Which workers will be “incentivized” towards risking their and their family’s health for corporate profit in the coming reopening? This analysis creates four equally sized groups of workers based on a score of their occupation’s physical proximity to others. Those with the most physical proximity to others in their line of work are labelled “high risk” because they can’t readily socially distance at work, and will require the most employer funded safety measures to stay safe. This analysis will be updated following the April LFS release on May 8th with more detail, likely showing even more workers at risk if they are forced back to work.
Employees at “high risk” are those who earn the least. In February 2020, 43% of workers making $14/hr or less were at high risk of exposure. Those making $14/hr to $16/hr fare only slightly better with 39% of them at high risk. Compare that to the top decile of workers—those making over $48/hr—where only 11% are at high risk.
Normally, being laid off is not a desirable event. But during COVID-19 it protected large numbers of workers at high risk of exposure due to physical proximity in their workplaces by keeping them home in March. This was particularly true for low wage workers. However, if businesses were to reopen to the level we saw in February, those high risk workers would lose the “protection” that those layoffs afforded them.
In February, 43% of low wage workers were at high risk. However, by March only 31% of those employed in February were still at high risk as they either weren’t working or had lost the majority of their hours due to the pandemic. This amounts to 195,000 high risk, but low paid, workers being protected from COVID-19 through layoffs—layoffs that will turn to recalls as businesses are allowed to reopen.
As restrictions are lifted, the 540,000 workers making under $19/hr—the bottom third of workers by hourly wage—who had been protected by government-enforced layoff may soon have to choose between health or income. Some will get both if their employers put health before profit and provide adequate protections for workers, even if it squeezes their bottom line. But other employers will force workers to make an impossible choice.
While provincial action on labour regulations and sick leave policies are one part of the puzzle, the federal government could put its thumb on the scale and “incentivize” businesses to do the right thing. Presently workers can quit and still receive the CERB due to child care or caring for someone who is sick. The CERB could be expanded to include workers who quit due to an unsafe workplace. That change would remove the “stick”—if workers refuse to return to the workplace, they’d have “quit” and therefore lose the CERB—that employers have. Instead it would force employers to use the “carrot”—to demonstrate to workers that adequate protections are in place to ensure their workplace is safe—for workers to return to their jobs.
Health versus income is an impossible choice, and one no worker should be forced to make. Expanding the CERB to acknowledge the need for safe workplaces means they won’t have to.

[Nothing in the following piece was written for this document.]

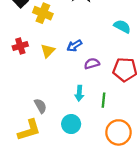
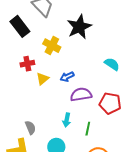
yellow cross: (43, 13) -> (52, 46), moved
red cross: (20, 46) -> (27, 64), moved
purple semicircle: (92, 64) -> (81, 95), size x1.5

“Incentivizing” workers to return shouldn’t be about cutting off critical supports like CERB to make them desperate enough to take unsafe work. Winding down CERB at the start of July and forcing people into the much less generous EI system, as is presently the plan, is not so much a plan. Instead we should be transitioning to a modern EI system that moves beyond an emergency benefit to a better thought out income replacement program.